Crackdown on Human Rights Defenders Intensifies
October 13, 2005
This arrest shows the relentlessness of the Uzbek government's campaign to silence independent voices after Andijan.
Holly Cartner Executive Director Europe and Central Asia division

The Uzbek government has stepped up its campaign of repression against human rights defenders by arresting a prominent rights activist and vocal critic of the Andijan massacre on the eve of her departure for an international conference in Dublin, Human Rights Watch said today.

Mukhtabar Tojibaeva was arrested on October 7 while preparing to leave for a human rights conference in Dublin. In recent weeks, she had been the focus of growing government pressure due to her human rights work, including her vocal criticism of the government’s May 13 massacre of hundreds of civilians at Andijan.

“This arrest shows the relentlessness of the Uzbek government's campaign to silence independent voices after Andijan,” said Holly Cartner, Europe and Central Asia director at Human Rights Watch. “The Uzbek authorities should release Tojibaeva immediately and consider dropping the charges against her, which we believe are politically motivated.”

Tojibaeva is the head of the "Fiery Hearts" club, a human rights organization based in Margilan in the Fergana Valley. Tojibaeva had been invited to participate in an international conference for human rights defenders who are at risk. This conference was organized by Front Line, an international foundation for the protection of human rights defenders based in Dublin. She had been planning to depart Margilan for the Dublin conference the night of her arrest.

At approximately 11 p.m. on October 7, 16 police officers in Margilan stormed into Tojibaeva's house as she was preparing to leave for Tashkent, where she planned to catch a flight toward Dublin the next morning. Several of the officers were wearing masks and wielding automatic weapons and nightsticks.

The Uzbek authorities have charged Tojibaeva with extortion in what appears to be a politically motivated effort to stop her human rights work and prevent her from attending the conference. The charges stem from a dispute Tojibaeva had with an employee of a fish farm she owns. According to Tojibaeva, the employee had previously confirmed in writing that he owed her 1 million sum (approximately US$1,000). He had already repaid her 350,000 sum. Before her trip, Tojibaeva asked the employee to repay the amount still owed. On October 7, he came to Tojibaeva's house and repaid her 250,000 sum. The police then burst in, accusing Tojibaeva of extortion.
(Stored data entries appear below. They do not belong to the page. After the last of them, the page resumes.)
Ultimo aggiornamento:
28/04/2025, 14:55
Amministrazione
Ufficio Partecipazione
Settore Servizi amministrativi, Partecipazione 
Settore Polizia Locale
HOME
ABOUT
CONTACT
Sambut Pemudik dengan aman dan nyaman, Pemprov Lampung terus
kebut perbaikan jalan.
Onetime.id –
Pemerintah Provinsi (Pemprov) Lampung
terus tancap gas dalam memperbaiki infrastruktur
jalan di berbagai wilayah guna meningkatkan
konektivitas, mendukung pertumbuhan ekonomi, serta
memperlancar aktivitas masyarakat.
"The charges against Tojibaeva appear to be completely spurious,” said Cartner. “The Uzbek government often uses such tactics to discredit human rights defenders and intimidate them into silence," Cartner said.

Tojibaeva has been a vocal critic of the Uzbek government and has spoken openly about the massacre in Andijan. On September 22, she gave an interview to Radio Liberty's Uzbek service, Ozodlik, in which she observed that pressure against the members of her club had intensified since the Supreme Court began the trial of 15 defendants accused of participation in the Andijan events. She also stated her belief that, following Andijan, local authorities had been given orders to silence all independent human rights defenders and political activists. "We do not need a government that does not follow its own laws," she said in the interview.
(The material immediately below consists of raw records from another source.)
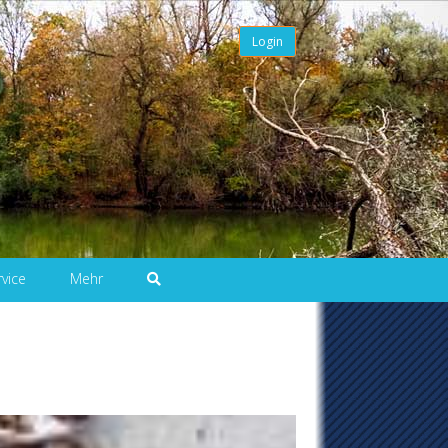
Login
rvice
Mehr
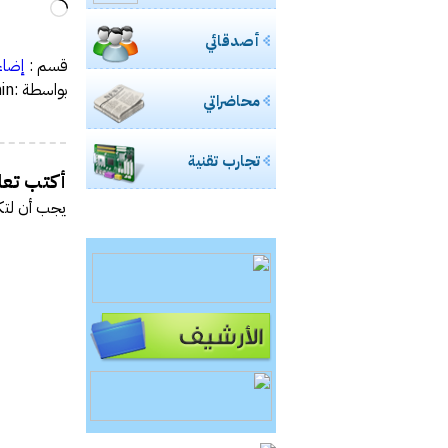
جاري
التحميل
أصدقائي
قسم :
إضاء
بواسطة :admin
محاضراتي
تجارب تقنية
أكتب تعلي
يجب أن
لتك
Previously, police had arbitrarily detained Tojibaeva on May 13, the day of the massacre in Andijan. Tojibaeva had been working with several families of the 23 businessmen who were on trial in Andijan at the time and was planning to visit them that day. That morning, the head of the Department of Social Order of Fergana province’s Ministry of Internal Affairs phoned her and ordered her not to leave her house.

Later that day, several police officers were sent to her house to prevent her from leaving. At 5 p.m., the head of the Anti-Terrorist Department of the Ministry of Internal Affairs summoned Tojibaeva, saying he had to speak with her briefly. When she arrived at the police department, authorities detained her but refused to record the arrest officially. Tojibaeva was kept in custody until May 16. In August, police also blocked her from traveling from her home in Margilan to Namangan to work on a case there, turning her back at a police checkpoint between the cities.

The government has denied all responsibility for the hundreds of deaths that occurred when government forces opened fire on unarmed demonstrators on May 13 in Andijan. Instead, the government has engaged in an effort to rewrite the history of the Andijan events and has launched a brutal crackdown on human rights activists, independent journalists, and others who have spoken out about the Andijan events and called for accountability. At least a dozen activists are currently imprisoned on politically motivated charges while others have been forced to flee the country in fear for their safety. Other activists have reported increased surveillance, harassment and interference in their work.

Human Rights Watch urged the international community, particularly the United States and EU member countries with embassies in Tashkent, to take up Tojibaeva’s case and call for her and other wrongfully detained human rights defenders’ immediate release. They should also call on the Uzbek government to grant urgent access to Uzbekistan for the United Nations Special Representative of the Secretary-General for Human Rights Defenders and the Working Group on Arbitrary Detention.